There tends to be a temptation to shoehorn structural units into administrative or vice versa. I’ve tilted at this windmill myself. If you worked on the Chrome Web Platform team in 2016-2017, recall the ill-fated  “Programmification” project. I still cringe when I think of the matrixed-org diagrams I drew with that unhealthy high-modernist sheen in my eyes. Often, it is more productive to simply accept that structural units and org charts are two different things – and stay aware of the difference to not accidentally conflate them.

It also seems clear that the terrain and the administrative boundaries are not orthogonal to each other: they interplay. Watersheds often define county lines. Streets are organized into rectangular grids. Similarly, org charts both impact structure and attempt to reflect it. Conway’s law hints at how seeking operational efficiency may – often unintentionally – influence the overall intention of the organization.

When a leader is looking to get a big picture of the organization, what they are probably asking for is a map that shows both the terrain and the administrative boundaries, and highlights how they play off each other.

So the question I am facing is: how do I map the terrain within an organization? The org charts are accessible and convenient, yet the structural units are typically less so. I am still at the early stages, but my intuition is that this will be an iterative process. I am planning to arrange it as a dance between three parts: the org chart, the list of compounding loop hypotheses, and the list of structural units.

The org chart is basically an anchor among the three, with the other two developing through iterations. The dance goes like this: using the org chart as a guide, populate the compounding loop hypotheses list with some initial values. As best as we can discern, write down the hypotheses for organizations’ compounding loops. There may be more than one, some that are quite clear (for example, “this is where most of our revenue comes from”), and some so vague that all I can do is speculate that they are there.

In parallel, rely on the org chart to spot units. I am still working on a decent rubric here, but it feels like it will be something like this: look for groups that do something different from the rest of the team. In engineering teams, they might have different codebases or bug labels or components, different processes, release targets, and/or priorities. They would typically (but not always) come with a sense of identity among its members – a sense of togetherness that can survive the reorgs and changes in leadership.

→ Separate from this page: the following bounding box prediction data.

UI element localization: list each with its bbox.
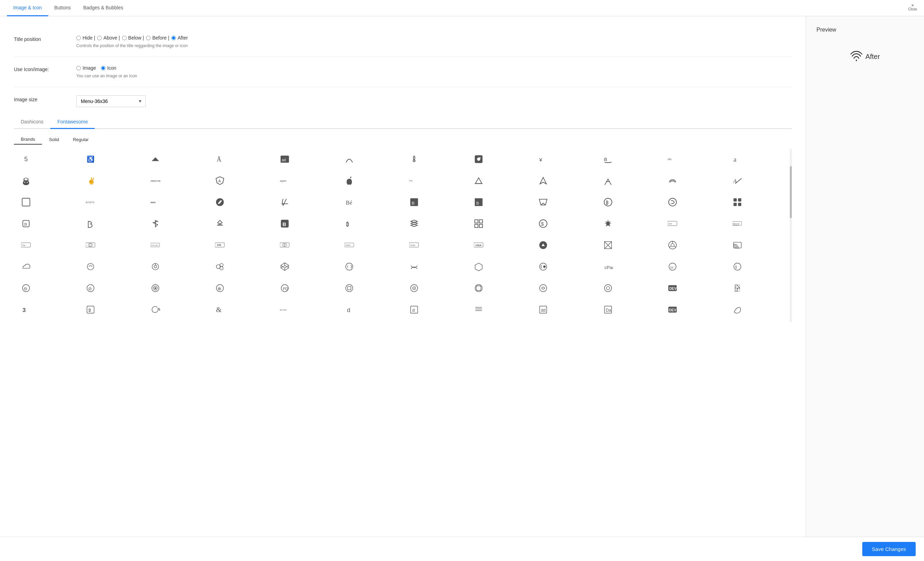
icon-cc-diners-club[interactable] <box>78 235 103 256</box>
icon-digg[interactable]: digg <box>143 321 168 322</box>
regular-tab[interactable]: Regular <box>66 135 96 145</box>
icon-draft2digital[interactable] <box>531 321 555 322</box>
icon-cpanel[interactable]: cc <box>660 256 685 277</box>
icon-dribble-square[interactable] <box>660 321 685 322</box>
save-changes-button[interactable]: Save Changes <box>862 542 916 556</box>
icon-css3-alt[interactable]: 3 <box>14 299 38 320</box>
title-pos-before[interactable]: Before | <box>146 35 169 40</box>
icon-accusoft[interactable] <box>143 149 168 169</box>
solid-tab[interactable]: Solid <box>42 135 66 145</box>
icon-docker[interactable] <box>466 321 491 322</box>
tab-badges-bubbles[interactable]: Badges & Bubbles <box>77 0 129 16</box>
icon-audible[interactable] <box>660 170 685 191</box>
icon-adversal[interactable]: ad <box>273 149 297 169</box>
icon-artstation[interactable] <box>466 170 491 191</box>
icon-dribble[interactable] <box>596 321 620 322</box>
icon-connectdevelop[interactable] <box>466 256 491 277</box>
icon-apper[interactable]: apper <box>273 170 297 191</box>
icon-amazon-pay[interactable]: pay <box>660 149 685 169</box>
icon-500px[interactable]: 5 <box>14 149 38 169</box>
icon-discord[interactable] <box>273 321 297 322</box>
icon-cloudsmith[interactable] <box>143 256 168 277</box>
icon-buffer[interactable] <box>402 213 426 234</box>
icon-chromecast[interactable] <box>725 235 750 256</box>
tab-buttons[interactable]: Buttons <box>48 0 77 16</box>
icon-cloudscale[interactable] <box>78 256 103 277</box>
image-size-select[interactable]: Menu-36x36 Small-24x24 Medium-48x48 Larg… <box>76 95 146 107</box>
icon-apple-pay[interactable]: Pay <box>402 170 426 191</box>
icon-algolia[interactable] <box>466 149 491 169</box>
icon-aviato[interactable]: AVIATO <box>78 192 103 212</box>
option-image[interactable]: Image <box>76 65 96 71</box>
icon-cc-amazon-pay[interactable]: pay <box>660 213 685 234</box>
icon-delicious[interactable] <box>466 278 491 299</box>
icon-buysellads[interactable]: $ <box>531 213 555 234</box>
icon-bandcamp[interactable] <box>208 192 232 212</box>
icon-atlassian[interactable] <box>596 170 620 191</box>
icon-bitcoin[interactable]: ₿ <box>596 192 620 212</box>
tab-image-icon[interactable]: Image & Icon <box>7 0 48 16</box>
icon-canadian-maple-leaf[interactable] <box>596 213 620 234</box>
icon-deskpro[interactable] <box>596 278 620 299</box>
icon-behance-square[interactable]: B <box>402 192 426 212</box>
icon-creative-commons[interactable]: ℹ <box>725 256 750 277</box>
icon-dropbox[interactable] <box>725 321 750 322</box>
icon-btc[interactable]: ₿ <box>337 213 362 234</box>
scrollbar-thumb[interactable] <box>790 166 792 218</box>
icon-bluetooth[interactable] <box>143 213 168 234</box>
icon-amazon[interactable]: a <box>596 149 620 169</box>
icon-bity[interactable] <box>660 192 685 212</box>
icon-cloudflare[interactable] <box>14 256 38 277</box>
title-pos-hide[interactable]: Hide | <box>76 35 95 40</box>
icon-adn[interactable]: Ā <box>208 149 232 169</box>
icon-cc-amex[interactable]: AMERICANEXPRESS <box>725 213 750 234</box>
icon-bitbucket[interactable] <box>531 192 555 212</box>
icon-angular[interactable]: A <box>208 170 232 191</box>
icon-d-and-d[interactable]: ⊕ <box>208 278 232 299</box>
icon-avianex[interactable] <box>14 192 38 212</box>
icon-dev-to[interactable]: DEV <box>660 299 685 320</box>
icon-apple[interactable] <box>337 170 362 191</box>
dashicons-tab[interactable]: Dashicons <box>14 115 50 129</box>
icon-android[interactable] <box>14 170 38 191</box>
icon-diaspora[interactable] <box>78 321 103 322</box>
icon-contao[interactable] <box>531 256 555 277</box>
icon-alipay[interactable]: ¥ <box>531 149 555 169</box>
icon-autoprefixer[interactable]: A <box>725 170 750 191</box>
icon-dev[interactable]: DEV <box>660 278 685 299</box>
icon-angry-creative[interactable]: ANGRY CREATIVE <box>143 170 168 191</box>
title-pos-below[interactable]: Below | <box>122 35 144 40</box>
icon-cc-jcb[interactable]: JCB <box>208 235 232 256</box>
icon-bluetooth-b[interactable] <box>208 213 232 234</box>
icon-discourse[interactable] <box>337 321 362 322</box>
icon-codepen[interactable] <box>273 256 297 277</box>
title-pos-above[interactable]: Above | <box>97 35 120 40</box>
icon-blackberry[interactable] <box>725 192 750 212</box>
icon-dhl[interactable]: DHL <box>14 321 38 322</box>
icon-centos[interactable] <box>596 235 620 256</box>
icon-cotton-bureau[interactable]: cPanel <box>596 256 620 277</box>
icon-asymmetrik[interactable] <box>531 170 555 191</box>
icon-bootstrap[interactable]: B <box>273 213 297 234</box>
fontawesome-tab[interactable]: Fontawesome <box>50 115 95 129</box>
icon-cc-stripe[interactable]: stripe <box>402 235 426 256</box>
icon-css3[interactable]: ⊘ <box>78 278 103 299</box>
icon-deviantart[interactable] <box>725 278 750 299</box>
icon-affiliatetheme[interactable] <box>337 149 362 169</box>
icon-deploydog[interactable] <box>531 278 555 299</box>
icon-cc-discover[interactable]: DISCOVER <box>143 235 168 256</box>
icon-cc-paypal[interactable]: PayPal <box>337 235 362 256</box>
icon-deskpro-sq[interactable]: dd <box>531 299 555 320</box>
icon-critical-role[interactable]: ⊖ <box>14 278 38 299</box>
icon-deviantart-sq[interactable]: Da <box>596 299 620 320</box>
scrollbar-track[interactable] <box>790 149 792 322</box>
icon-cuttlefish[interactable] <box>143 278 168 299</box>
icon-beyond[interactable]: BEY0ND <box>273 299 297 320</box>
icon-aws[interactable]: aws <box>143 192 168 212</box>
icon-blogger-b[interactable] <box>78 213 103 234</box>
icon-cloudversify[interactable] <box>208 256 232 277</box>
icon-css-3[interactable]: 3 <box>78 299 103 320</box>
icon-devfolio[interactable] <box>725 299 750 320</box>
icon-digital-ocean[interactable] <box>208 321 232 322</box>
icon-bimobject[interactable]: b <box>466 192 491 212</box>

A good marker that I am looking at a structural unit is that once it exists, any attempts to break it apart face strong headwinds. This is likely because it is a load-bearing part of the organization, and mucking with it tends to shift what organization does. Drawing an administrative boundary over the river does not stop the flow of water, unless we put a lot of effort into building a dam.

As another possible source of insight, talk to the team veterans. People within the organization tend to intuitively know this structure. They know where structural boundaries are drawn and don’t need the map to navigate them. This is tacit knowledge and something every new member has to learn.

Once the first pass for creating both lists is complete, the next step is to stare at both of them for a while and try to match the units to the compounding loops. Which unit seems like a segment of another? Which unit looks like a part of a compounding loop yet unlisted? What units should be there but aren’t on the list?

This process is likely to yield more questions — and optimistically, the questions that are more interesting — that I can use to spelunk the organization in another round of this dance. Fingers crossed, after a few iterations, the lists of hypotheses and units settle down, revealing the terrain. What do you think? Would this work? I’d love to hear your suggestions. And I keep you posted about this adventure of organizational cartography.